Yahoo workers in Japan are told they can work anywhere in the country

Yahoo workers in Japan are told they can work anywhere in the country rather than return to the office – and commute in by plane when necessary

  • Yahoo workers in Japan will be allowed to work remotely from anywhere in state
  • About 8,000 employees are set to benefit from the change, starting from April 1
  • More than 90 per cent of the company’s employees are already working at home
  • It comes after Japanese firm Panasonic gave workers an optional four-day week 
  • Yahoo workers in Japan have been told that they can work from anywhere in the country rather than return to the office – and commute by plane when necessary. 

    Around 8,000 employees will benefit from the change, which takes effect on April 1, the company said in a statement on Wednesday.

    More than 90 per cent of employees are already working remotely and Yahoo President Kentaro Kawabe said their performance has held or improved at home, Japan Times reported.

    The new flexible working policy will also allow employees to commute by plane, an option which was not previously available to workers, a company statement explained. 

    Yahoo workers in Japan have been told that they can work from anywhere in the country and around 8,000 employees will benefit from the change, which takes effect on April 1

    Yahoo workers in Japan have been told that they can work from anywhere in the country and around 8,000 employees will benefit from the change, which takes effect on April 1

    ‘We’re allowing Yahoo employees to live anywhere in Japan,’ Yahoo President Kentaro Kawabe said. 

    ‘This doesn’t mean we’re denying the benefits of the office – you’ll be able to fly in when needed.’

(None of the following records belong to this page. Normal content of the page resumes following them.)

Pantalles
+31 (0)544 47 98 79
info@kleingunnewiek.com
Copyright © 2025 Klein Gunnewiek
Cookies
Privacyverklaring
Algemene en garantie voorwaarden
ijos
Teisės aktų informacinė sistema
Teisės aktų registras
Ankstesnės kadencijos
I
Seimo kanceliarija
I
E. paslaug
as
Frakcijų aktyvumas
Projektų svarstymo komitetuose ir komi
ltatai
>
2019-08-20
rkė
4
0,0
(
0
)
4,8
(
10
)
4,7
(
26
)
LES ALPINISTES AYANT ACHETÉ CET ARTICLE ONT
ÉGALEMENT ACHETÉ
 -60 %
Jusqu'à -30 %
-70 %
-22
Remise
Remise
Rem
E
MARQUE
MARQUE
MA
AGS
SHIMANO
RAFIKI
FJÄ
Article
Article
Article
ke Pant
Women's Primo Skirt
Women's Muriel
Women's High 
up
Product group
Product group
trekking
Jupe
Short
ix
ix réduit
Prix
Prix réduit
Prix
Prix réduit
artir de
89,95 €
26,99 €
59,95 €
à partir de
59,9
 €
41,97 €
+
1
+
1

    Before the pandemic, Yahoo had allowed its employees some flexible home working but had capped the number of remote days at five per month. 

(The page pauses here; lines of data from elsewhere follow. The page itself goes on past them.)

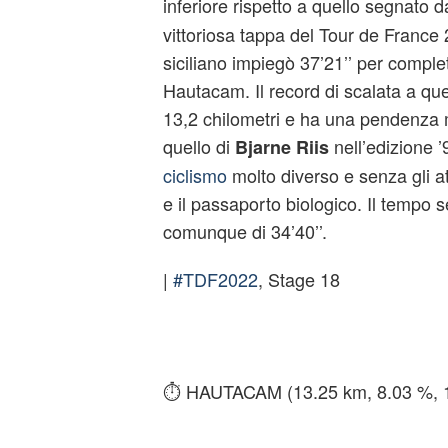
inferiore rispetto a quello segnato d
vittoriosa tappa del Tour de France
siciliano impiegò 37’21’’ per comple
Hautacam. Il record di scalata a que
13,2 chilometri e ha una pendenza 
quello di
nell’edizione ’
Bjarne Riis
ciclismo
molto diverso e senza gli att
e il passaporto biologico. Il tempo 
comunque di 34’40’’.
|
#TDF2022
, Stage 18
⏱︎ HAUTACAM (13.25 km, 8.03 %,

    Yahoo is now lifting the cap and setting a commuting budget of £950 ($1,300) per month per worker instead.

    The decision is a stark contrast to the pre-pandemic Japanese culture that encouraged employees to spend time in the office, often priding long working hours. 

    It comes after fellow Japanese company Panasonic last week announced employees would have the option of working four days per week as part of a bid to encourage a better work-life balance.

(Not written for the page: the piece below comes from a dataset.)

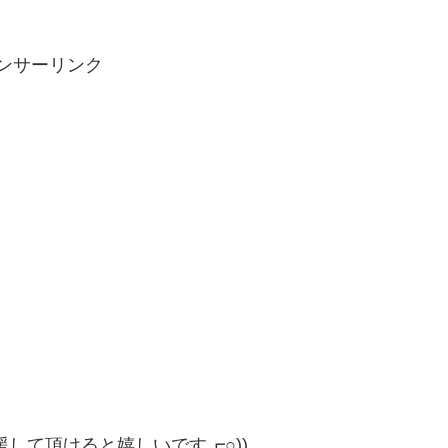
ンサーリンク
して頂けると嬉しいです┏○))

    The new flexible working policy will also allow employees to commute by plane, which was not previously an option available to workers, a company statement explained (file photo)

    The new flexible working policy will also allow employees to commute by plane, which was not previously an option available to workers, a company statement explained (file photo)

    Employees of the multinational electronics conglomerate will be able to take up part-time jobs or spent time on volunteer work on their extra days off.

    Chief executive officer Yuki Kusumi said: ‘Our responsibility is to strike an ideal balance between the work style and life style for our diverse human capital.’

    Technology companies worldwide have been attempting to attract workers by offering a shorter week, with Amazon.com trialling a four-day week for some staff in 2018.  

    In December 2020, consumer goods firm Unilever also started a year-long trial of a shortened working week for its employees in New Zealand.

    In November 2021, staff at Atom Bank – Britain’s first smartphone-based bank – were moved to a four-day working week for the same pay to make them ‘happier and healthier’.

    Atom Bank’s 430 employees have been doing 34-hour weeks over four days instead of 37.5 hours over five days since November 1, working from 9.30am to 4.30pm from Mondays to Thursdays. 

    Meanwhile, Microsoft Japan claimed its sales rocketed by nearly 40 per cent when it trialled a four-day week on full pay in 2019.

    And last July, the world’s largest-ever trial of a ‘four-day’ working week in Iceland was deemed an ‘overwhelming success’. 

    Meanwhile, Atom Bank's (pictured: the bank's HQ in Durham) 430 employees have been doing 34-hour weeks over four days instead of 37.5 hours over five days since November 1

    Meanwhile, Atom Bank’s (pictured: the bank’s HQ in Durham) 430 employees have been doing 34-hour weeks over four days instead of 37.5 hours over five days since November 1

    Workers were less stressed and had a better work-life balance while bosses saw no significant drop-off in productivity or provision of services, analysts said.

    The experiment, which ran from 2015 to 2019, saw some 86 per cent of Icelandic workers negotiate contracts with permanently shortened hours.

    Those who took part in the trials included police, healthcare workers, shop assistants, teachers and council workers, a report published by Autonomy and Iceland’s Association for Sustainable Democracy said.

    Throughout the experiment, most workers did not take an entire day off work but aimed to reduce their hours from 40 per week to 35 or 36 – the equivalent of saving one full working day.

    They largely did this by scrapping unnecessary meetings, shortening coffee breaks, and moving services online which allowed offices to close earlier.

    As a result, workers said they were able to organise their private lives better – running errands in the afternoons or picking up a bigger share of housework.

    They also saw more of their family and friends, and had more time for relaxation or to pursue hobbies and passion projects.

    That led to a reduction in feelings of stress and anxiety both at home and at work.